== Assigned task ==
Copy out all lines from the entries below in which "Behr" occurs.

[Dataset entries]

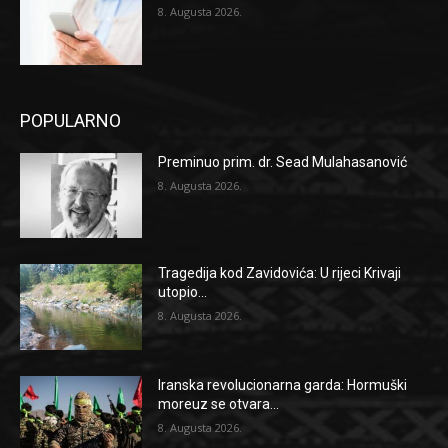
8. Augusta 2026.
POPULARNO
Preminuo prim. dr. Sead Mulahasanović
8. Augusta 2026.
Tragedija kod Zavidovića: U rijeci Krivaji
utopio...
8. Augusta 2026.
Iranska revolucionarna garda: Hormuški
moreuz se otvara...
8. Augusta 2026.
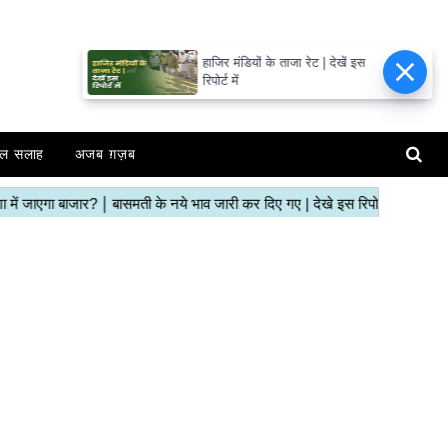
हाजिर मंडियों के ताजा रेट | देखें इस
रिपोर्ट में
ल सलाह
अजब ग़ज़ब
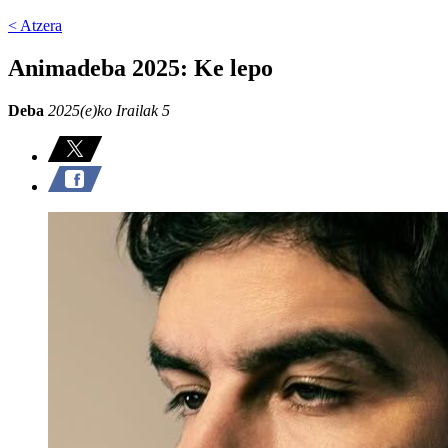
< Atzera
Animadeba 2025: Ke lepo
Deba
2025(e)ko Irailak 5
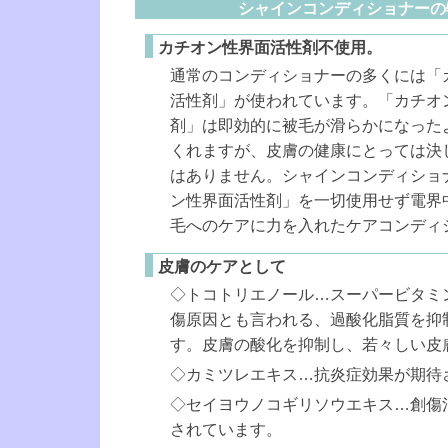
シャインコンディショナーの
カチオン性界面活性剤不使用。
通常のコンディショナーの多くには「
活性剤」が使われています。「カチオ
剤」は即効的に被毛が滑らかになった
くれますが、皮膚の健康にとっては決
はありません。シャインコンディショ
ン性界面活性剤」を一切使用せず電界
毛へのケアに力を入れたケアコンディ
皮膚のケアとして
◇トコトリエノール…スーパービタミン
傷原因とも言われる、過酸化脂質を抑
す。皮膚の酸化を抑制し、若々しい皮
◇カミツレエキス…抗炎症効果が期待
◇セイヨウノコギリソウエキス…創傷
されています。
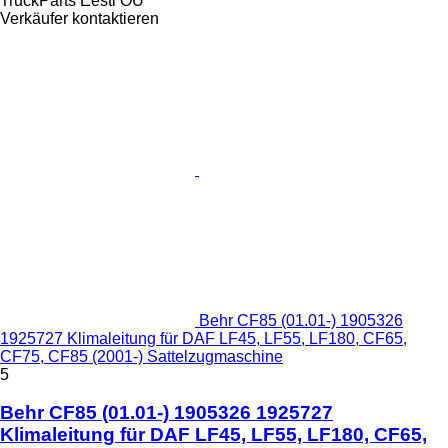
TruckParts Eesti OÜ
Verkäufer kontaktieren
Behr CF85 (01.01-) 1905326
1925727 Klimaleitung für DAF LF45, LF55, LF180, CF65,
CF75, CF85 (2001-) Sattelzugmaschine
5
Behr CF85 (01.01-) 1905326 1925727
Klimaleitung für DAF LF45, LF55, LF180, CF65,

== Solution to the problem ==
Behr CF85 (01.01-) 1905326
Behr CF85 (01.01-) 1905326 1925727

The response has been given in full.